Stories of Arda Home Page
About Us News Resources Login Become a member Help Search
swiss replica watches replica watches uk Replica Rolex DateJust Watches

Under the Trees of Greenwood the Great  by MarigoldG

Making Merry

During the High Summer of 1423 SR, word came from Legolas Greenleaf that he would soon journey to his father's Realm and the esteemed hobbits of The Shire, Meriadoc, son of Saradoc, Peregrin, son of Paladin and Samwise, companion of the Ringbearer, would be most welcome to join him.

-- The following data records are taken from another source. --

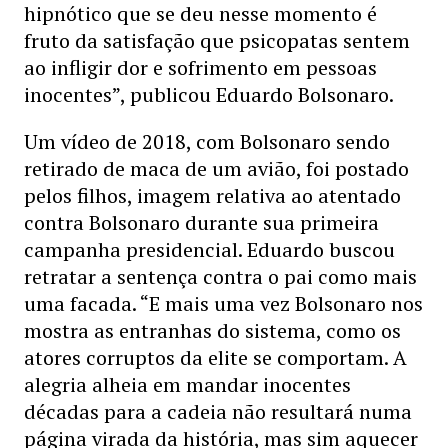
hipnótico que se deu nesse momento é
fruto da satisfação que psicopatas sentem
ao infligir dor e sofrimento em pessoas
inocentes”, publicou Eduardo Bolsonaro.
Um vídeo de 2018, com Bolsonaro sendo
retirado de maca de um avião, foi postado
pelos filhos, imagem relativa ao atentado
contra Bolsonaro durante sua primeira
campanha presidencial. Eduardo buscou
retratar a sentença contra o pai como mais
uma facada. “E mais uma vez Bolsonaro nos
mostra as entranhas do sistema, como os
atores corruptos da elite se comportam. A
alegria alheia em mandar inocentes
décadas para a cadeia não resultará numa
página virada da história, mas sim aquecer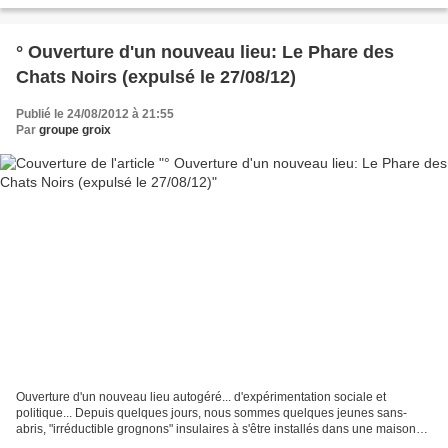
° Ouverture d'un nouveau lieu: Le Phare des
Chats Noirs (expulsé le 27/08/12)
Publié le 24/08/2012 à 21:55
Par
groupe groix
Ouverture d'un nouveau lieu autogéré... d'expérimentation sociale et
politique... Depuis quelques jours, nous sommes quelques jeunes sans-
abris, "irréductible grognons" insulaires à s'être installés dans une maison
vide et inoccupée, qui servait de logement...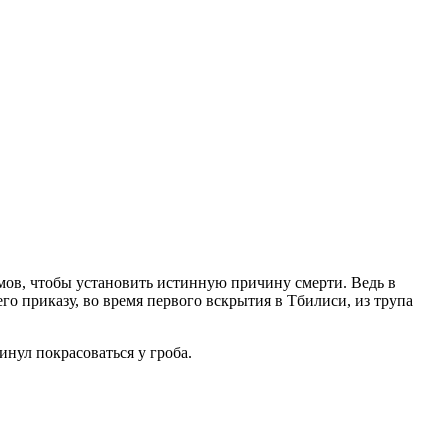
омов, чтобы установить истинную причину смерти. Ведь в
его приказу, во время первого вскрытия в Тбилиси, из трупа
инул покрасоваться у гроба.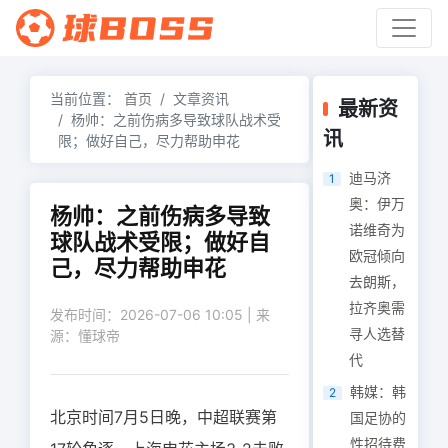
当前位置：
首页
文章资讯
最新资
杨帅：之前伤病多导致球队战术受
讯
限；做好自己，尽力帮助申花
迪马济
1
奥：伊万
杨帅：之前伤病多导致
诺维奇为
球队战术受限；做好自
欧冠倾向
己，尽力帮助申花
去朗斯，
拉齐奥需
发布时间：2026-07-06 10:05 | 来
寻人选替
源：懂球帝
代
韩媒：韩
2
北京时间7月5日晚，中超联赛第
国足协的
性招待费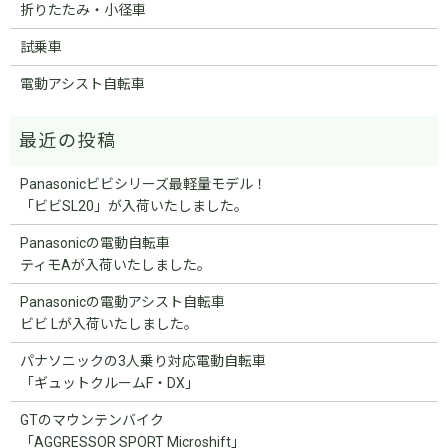
折りたたみ・小径車
試乗車
電動アシスト自転車
Panasonicビビシリーズ最軽量モデル！
「ビビSL20」が入荷いたしました。
Panasonicの電動自転車
ティモAが入荷いたしました。
Panasonicの電動アシスト自転車
ビビ Lが入荷いたしました。
パナソニックの3人乗り対応電動自転車
「ギュットクルームF・DX」
GTのマウンテンバイク
「AGGRESSOR SPORT Microshift」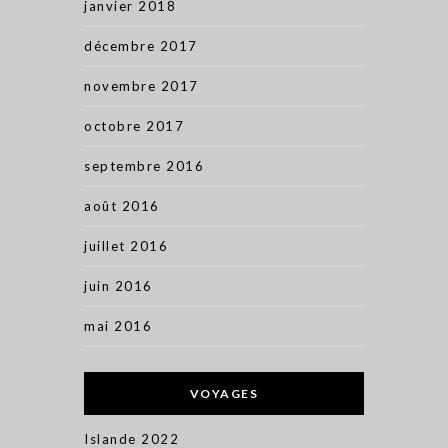
janvier 2018
décembre 2017
novembre 2017
octobre 2017
septembre 2016
août 2016
juillet 2016
juin 2016
mai 2016
VOYAGES
Islande 2022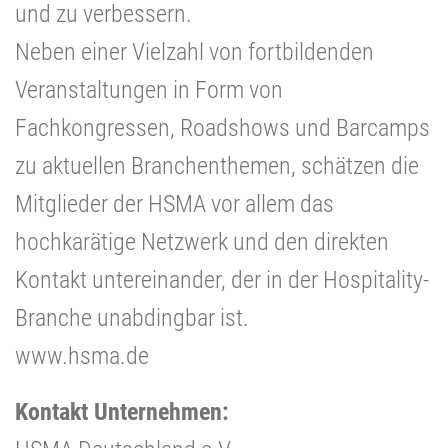
und zu verbessern.
Neben einer Vielzahl von fortbildenden
Veranstaltungen in Form von
Fachkongressen, Roadshows und Barcamps
zu aktuellen Branchenthemen, schätzen die
Mitglieder der HSMA vor allem das
hochkarätige Netzwerk und den direkten
Kontakt untereinander, der in der Hospitality-
Branche unabdingbar ist.
www.hsma.de
Kontakt Unternehmen: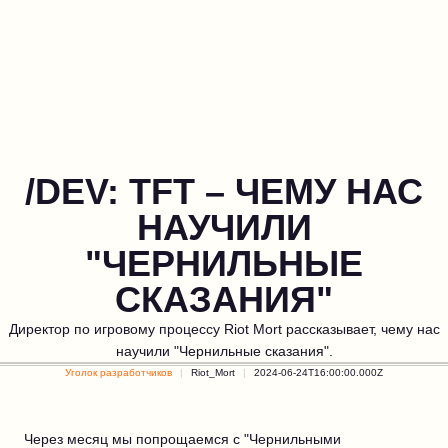
/DEV: TFT – ЧЕМУ НАС
НАУЧИЛИ
"ЧЕРНИЛЬНЫЕ
СКАЗАНИЯ"
Директор по игровому процессу Riot Mort рассказывает, чему нас
научили "Чернильные сказания".
Уголок разработчиков
Riot_Mort
2024-06-24T16:00:00.000Z
Через месяц мы попрощаемся с "Чернильными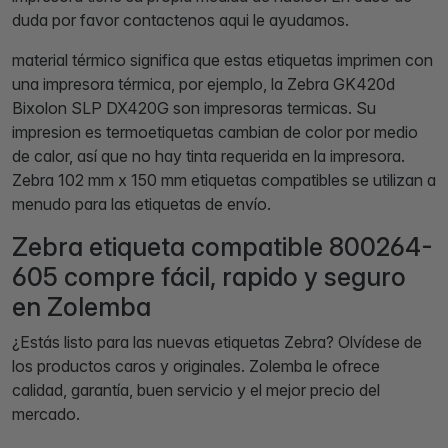
duda por favor contactenos aqui le ayudamos.
material térmico significa que estas etiquetas imprimen con
una impresora térmica, por ejemplo, la Zebra GK420d
Bixolon SLP DX420G son impresoras termicas. Su
impresion es termoetiquetas cambian de color por medio
de calor, así que no hay tinta requerida en la impresora.
Zebra 102 mm x 150 mm etiquetas compatibles se utilizan a
menudo para las etiquetas de envío.
Zebra etiqueta compatible 800264-
605 compre fácil, rapido y seguro
en Zolemba
¿Estás listo para las nuevas etiquetas Zebra? Olvídese de
los productos caros y originales. Zolemba le ofrece
calidad, garantía, buen servicio y el mejor precio del
mercado.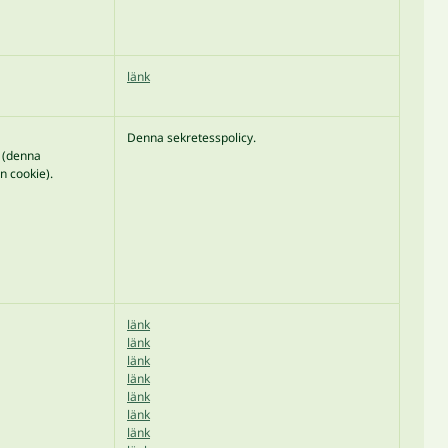
länk
Denna sekretesspolicy.
s (denna
n cookie).
länk
länk
länk
länk
länk
länk
länk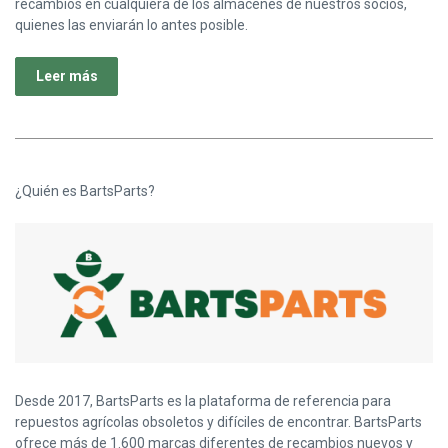
recambios en cualquiera de los almacenes de nuestros socios,
quienes las enviarán lo antes posible.
Leer más
¿Quién es BartsParts?
Desde 2017, BartsParts es la plataforma de referencia para
repuestos agrícolas obsoletos y difíciles de encontrar. BartsParts
ofrece más de 1.600 marcas diferentes de recambios nuevos y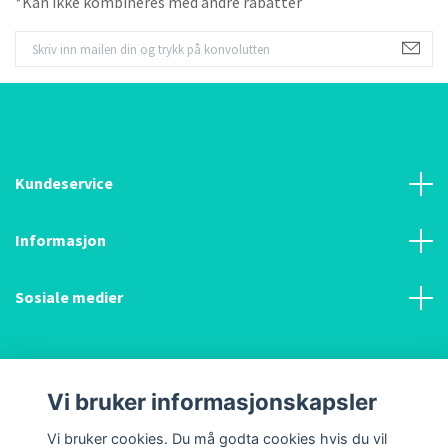
*Kan ikke kombineres med andre rabatter
Kundeservice
Informasjon
Sosiale medier
Vi bruker informasjonskapsler
© 2026 Kunst og utstyr AS
Vi bruker cookies. Du må godta cookies hvis du vil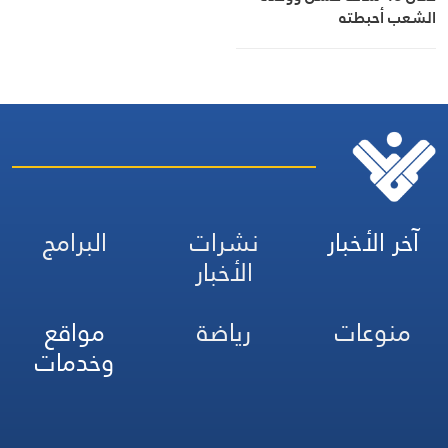
الشعب أحبطته
آخر الأخبار
نشرات
البرامج
الأخبار
منوعات
رياضة
مواقع
وخدمات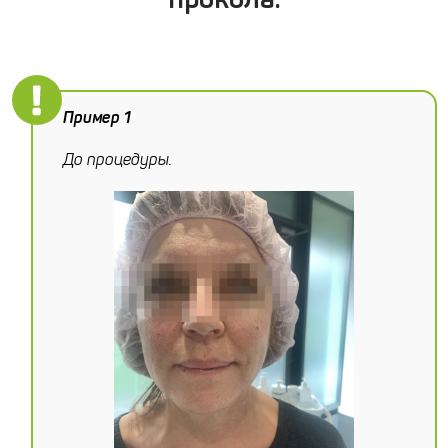
Пример 1
До процедуры.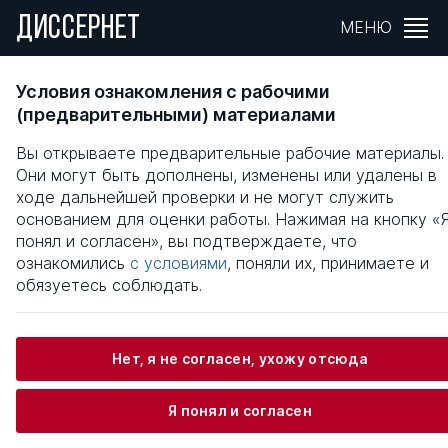
ДИССЕРНЕТ
МЕНЮ
ГОСУДАРСТВЕННОЕ РЕГУЛИРОВАНИЕ
Условия ознакомления с рабочими
ОБЕСПЕЧЕНИЯ ЭКОНОМИЧЕСКОЙ
(предварительными) материалами
БЕЗОПАСНОСТИ АГРАРНОЙ СФЕРЫ
Вы открываете предварительные рабочие материалы.
Они могут быть дополнены, изменены или удалены в
Общая информация
ходе дальнейшей проверки и не могут служить
основанием для оценки работы. Нажимая на кнопку «
понял и согласен», вы подтверждаете, что
Тумов Андзор Анатольевич
ознакомились
с условиями
, поняли их, принимаете и
обязуетесь соблюдать.
Информация о защите
Нет, я не согласен, ухожу отсюда
Научный консультант / Научный руководитель
Я понял и согласен
Москалев Михаил Владимирович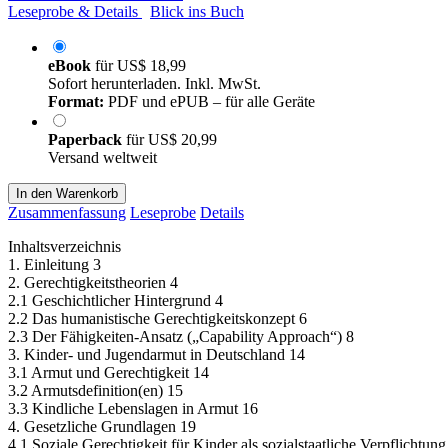
Leseprobe & Details
Blick ins Buch
eBook
für
US$ 18,99
Sofort herunterladen. Inkl. MwSt.
Format:
PDF und ePUB – für alle Geräte
Paperback
für
US$ 20,99
Versand weltweit
In den Warenkorb
Zusammenfassung
Leseprobe
Details
Inhaltsverzeichnis
1. Einleitung 3
2. Gerechtigkeitstheorien 4
2.1 Geschichtlicher Hintergrund 4
2.2 Das humanistische Gerechtigkeitskonzept 6
2.3 Der Fähigkeiten-Ansatz („Capability Approach“) 8
3. Kinder- und Jugendarmut in Deutschland 14
3.1 Armut und Gerechtigkeit 14
3.2 Armutsdefinition(en) 15
3.3 Kindliche Lebenslagen in Armut 16
4. Gesetzliche Grundlagen 19
4.1 Soziale Gerechtigkeit für Kinder als sozialstaatliche Verpflichtung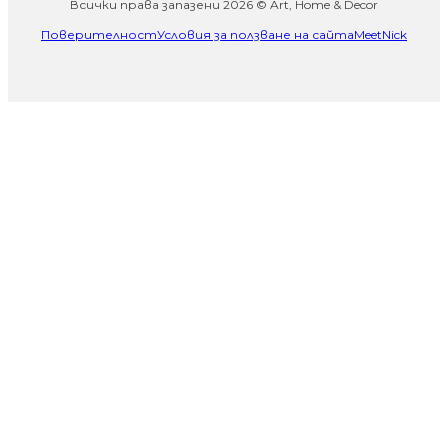
Всички права запазени 2026 © Art, Home & Decor
Поверителност
Условия за ползване на сайта
MeetNick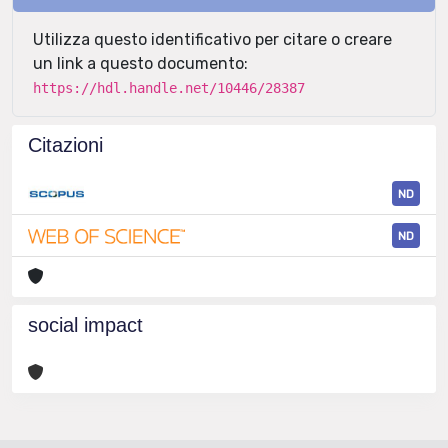
Utilizza questo identificativo per citare o creare
un link a questo documento:
https://hdl.handle.net/10446/28387
Citazioni
ND
ND
social impact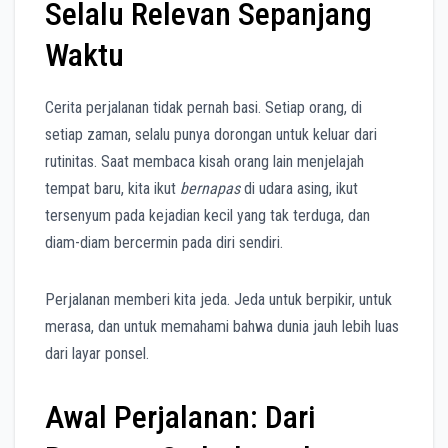
Selalu Relevan Sepanjang
Waktu
Cerita perjalanan tidak pernah basi. Setiap orang, di
setiap zaman, selalu punya dorongan untuk keluar dari
rutinitas. Saat membaca kisah orang lain menjelajah
tempat baru, kita ikut
bernapas
di udara asing, ikut
tersenyum pada kejadian kecil yang tak terduga, dan
diam-diam bercermin pada diri sendiri.
Perjalanan memberi kita jeda. Jeda untuk berpikir, untuk
merasa, dan untuk memahami bahwa dunia jauh lebih luas
dari layar ponsel.
Awal Perjalanan: Dari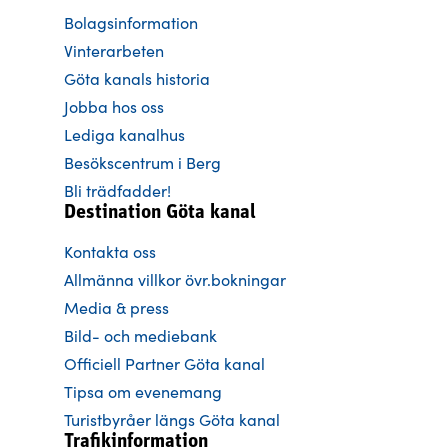
Bolagsinformation
Vinterarbeten
Göta kanals historia
Jobba hos oss
Lediga kanalhus
Besökscentrum i Berg
Bli trädfadder!
Destination Göta kanal
Kontakta oss
Allmänna villkor övr.bokningar
Media & press
Bild- och mediebank
Officiell Partner Göta kanal
Tipsa om evenemang
Turistbyråer längs Göta kanal
Trafikinformation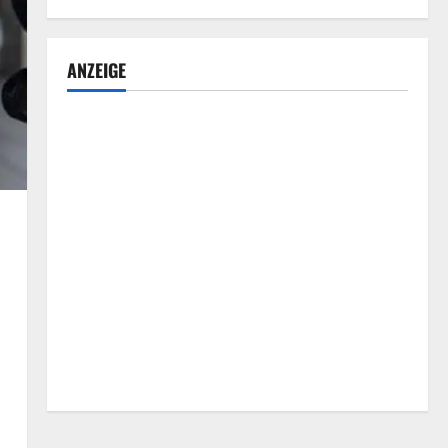
ANZEIGE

Merry and Pippin accepted with delight, although Sam was busy with re-planting the Shire and sowing seed of another kind. The cousins set off to follow in the footsteps of Bilbo and by late Autumn found themselves in Greenwood the Great, for so it was now called, and the company was amongst the best they had ever partied with...

Merry threw himself out of the circle of dancers with a laughing gasp and caught up his goblet, once more miraculously filled to the brim with the spicy golden wine he had loved since his first sip. His plate too was mysteriously filled again with his favourite dainties; mushroom puffs, tiny, perfect tomatoes, smoky sausages, strips of glazed venison, apple slices tasting as sweet as honey, creamy-flavoured nutmeats from the far south. 'It's Magick!' he thought, amazed, and he was quite serious.

He could hear Pippin’s enthusiastic singing mingling with the clear high voices of the spinning, dancing elves, though how his cousin knew the words Merry could not say. Truthfully he even seemed to know them himself, for he too was singing. Magick again!

His cousin danced by, arms outspread. Catching Merry’s eye, Pippin, in his element, laughed in sheer delight and abandon. The starshine and firelight reflected off his cousin’s radiant face as he stamped and whirled, and off the fair skin and bright jewels of the twirling elves. All of the dancers, Pippin included, or maybe especially Pippin, seemed as though they belonged to a different world entirely.

Merry laughed too, no less delightedly, knowing that he too belonged, for this night, to that other world himself.

Without warning his mind fled to the memory of Bilbo and his dwarves, excluded from an enchanted circle like this one so long ago. Merry had thought that Bilbo’s descriptions of the sounds and smells of festivities were merely an embellished part of the old hobbit’s tale but now, as one of the privileged revellers, Merry could only imagine how awful it had been, out there in the dark, starving for food and cheer.

Suddenly Merry became afraid that the edges of the circle might change, that he might abruptly find himself excluded and outside the warmth of the firelight. The Magick was suddenly too real for it to even be real, or perhaps just too real to be borne, at least, to Merry’s logical Brandybuck mind.

For one heart stopping moment Merry feared that his hosts would disappear, along with Pippin, who clearly belonged, with his song, and crown of flowers and autumn leaves, the ivy curled about his wrists and ankles. He, Meriadoc Brandybuck, would be the one stumbling through the forest in the dark, making mad dashes towards firelight and sounds of joy that would disappear when he drew near. The party would go on forever, and he would be forever lost in the dark, alone.

Suddenly the laughing dancers swooped from the circle, pulling him to his feet and back into the swirling throng. There across the circle was Pippin, Legolas near him, and others he had come to know. Merry forgot his fear and doubts as if they had never been. He tilted up his own crown from where it had fallen to cover his eyes and caught the offered hands of his neighbours, and threw himself full into that other world. This night, he, Meriadoc Brandybuck, was Magick!